Deploy Mistral 7B with vLLM

Mistral 7B is an open source LLM from Mistral AI released in September 2023. This example demonstrates how to achieve faster inference with both the regular and instruct model by using the open source project vLLM.

Below is a table outlining the performance of the models (all models are in float16 mode with a single conversation being processed) all tests used up to 25GB of VRAM on an A100 40GB costing $2 /hour on Mystic.

Batch sizeCost per 1k tokensTokens/s
1$0.012146
10$0.00139400
60$0.0003091.8k

You can also play with the models right now to test out the performance for yourself:

All of the source code and files for this example can be found in the Pipeline SDK repo here.

If you haven't setup your machine for working with Pipelines yet, please follow the Getting Started guide before doing this tutorial.

Setup

First we make a directory and then initialize our project:

mkdir mistral-7b-pipeline && cd mistral-7b-pipeline
pipeline container init

This will give us a basic pipeline.yaml and new_pipeline.py file to start building our pipeline with.

YAML

We need to make some changes to our YAML file to setup our Pipeline environment. Firstly we add the following container commands, which will make sure gcc is installed:

container_commands:
    - apt-get update
    - apt-get install -y gcc

Next we configure our Python dependencies, we need the following for Mistral:

    requirements:
      - "pipeline-ai"
      - "torch==2.0.1"
      - "transformers"
      - "diffusers==0.19.3"
      - "accelerate==0.21.0"
      - "vllm==0.2.1.post1"

Mistral is pretty small, it can run on a single A100 with 40GB of VRAM:

accelerators: ["nvidia_a100"]
accelerator_memory: null

Lastly, you'll want to change pipeline_name to have your Mystic username so that we can upload this Pipeline later.

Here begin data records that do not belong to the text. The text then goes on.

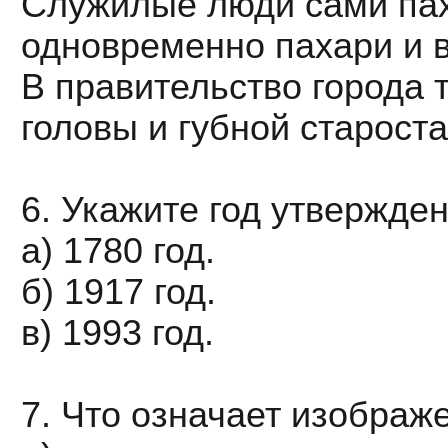
Служилые люди сами пах
одновременно пахари и 
В правительство города 
головы и губной староста
6. Укажите год утвержден
а) 1780 год.
б) 1917 год.
в) 1993 год.
7. Что означает изображе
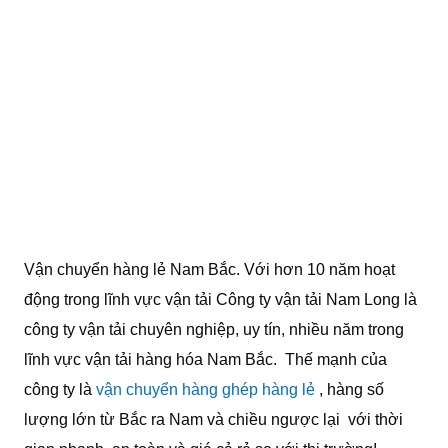
Vận chuyển hàng lẻ Nam Bắc. Với hơn 10 năm hoạt
động trong lĩnh vực vận tải Công ty vận tải Nam Long là
công ty vận tải chuyên nghiệp, uy tín, nhiều năm trong
lĩnh vực vận tải hàng hóa Nam Bắc. Thế mạnh của
công ty là
vận chuyển hàng ghép hàng lẻ
, hàng số
lượng lớn từ Bắc ra Nam và chiều ngược lại với thời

pipeline_name: mystic_user/mistral-7b

Our final YAML looks like this:

runtime:
  container_commands:
    - apt-get update
    - apt-get install -y gcc
  python:
    version: "3.10"
    requirements:
      - "pipeline-ai"
      - "torch==2.0.1"
      - "transformers"
      - "diffusers==0.19.3"
      - "accelerate==0.21.0"
      - "vllm==0.2.1.post1"
    cuda_version: "11.4"
accelerators: ["nvidia_a100"]
accelerator_memory: null
pipeline_graph: new_pipeline:my_pipeline
pipeline_name: mystic_user/mistral-7b

Python Code

Let's start with the imports, we'll be using the vllm library to make running our model super easy:

from typing import List

from vllm import LLM, SamplingParams

from pipeline import Pipeline, entity, pipe
from pipeline.objects.graph import InputField, InputSchema, Variable

Next we'll define an input schema to wrap up all our inference parameters:

class ModelKwargs(InputSchema):
    do_sample: bool | None = InputField(default=False)
    use_cache: bool | None = InputField(default=True)
    temperature: float | None = InputField(default=0.6)
    top_k: float | None = InputField(default=50)
    top_p: float | None = InputField(default=0.9)
    max_tokens: int | None = InputField(default=100, ge=1, le=4096)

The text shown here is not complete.